- _The records_:
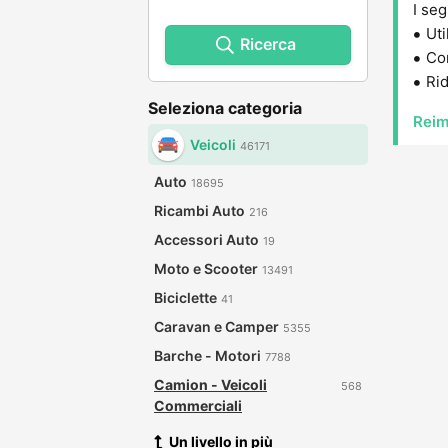
I seg
Uti
Ricerca
Con
Rid
Seleziona categoria
Reim
Veicoli
46171
Auto
18695
Ricambi Auto
216
Accessori Auto
19
Moto e Scooter
13491
Biciclette
41
Caravan e Camper
5355
Barche - Motori
7788
Camion - Veicoli
568
Commerciali
Un livello in più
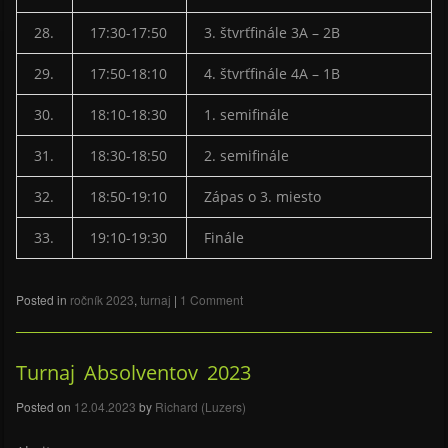
28.
17:30-17:50
3. štvrťfinále 3A – 2B
29.
17:50-18:10
4. štvrťfinále 4A – 1B
30.
18:10-18:30
1. semifinále
31.
18:30-18:50
2. semifinále
32.
18:50-19:10
Zápas o 3. miesto
33.
19:10-19:30
Finále
Posted in
ročník 2023
,
turnaj
|
1 Comment
Turnaj Absolventov 2023
Posted on
12.04.2023
by
Richard (Luzers)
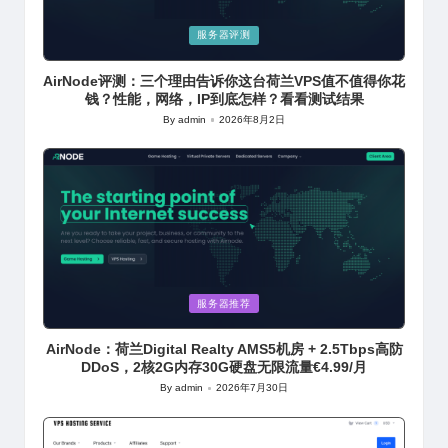
Posted
服务器评测
in
AirNode评测：三个理由告诉你这台荷兰VPS值不值得你花
钱？性能，网络，IP到底怎样？看看测试结果
By
admin
2026年8月2日
Posted
by
Posted
服务器推荐
in
AirNode：荷兰Digital Realty AMS5机房 + 2.5Tbps高防
DDoS，2核2G内存30G硬盘无限流量€4.99/月
By
admin
2026年7月30日
Posted
by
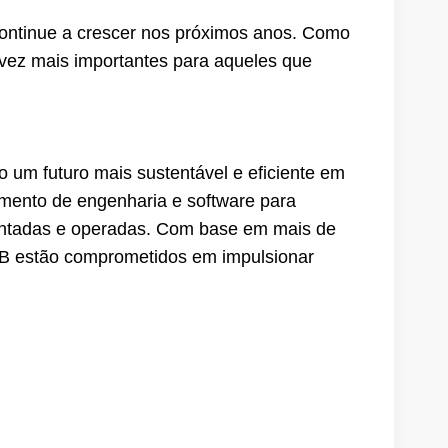
continue a crescer nos próximos anos. Como
 vez mais importantes para aqueles que
o um futuro mais sustentável e eficiente em
mento de engenharia e software para
mentadas e operadas. Com base em mais de
BB estão comprometidos em impulsionar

- _What to work on_: Within the material, count each line that includes the word "mais", and give the total by itself.

- _Reply_: 3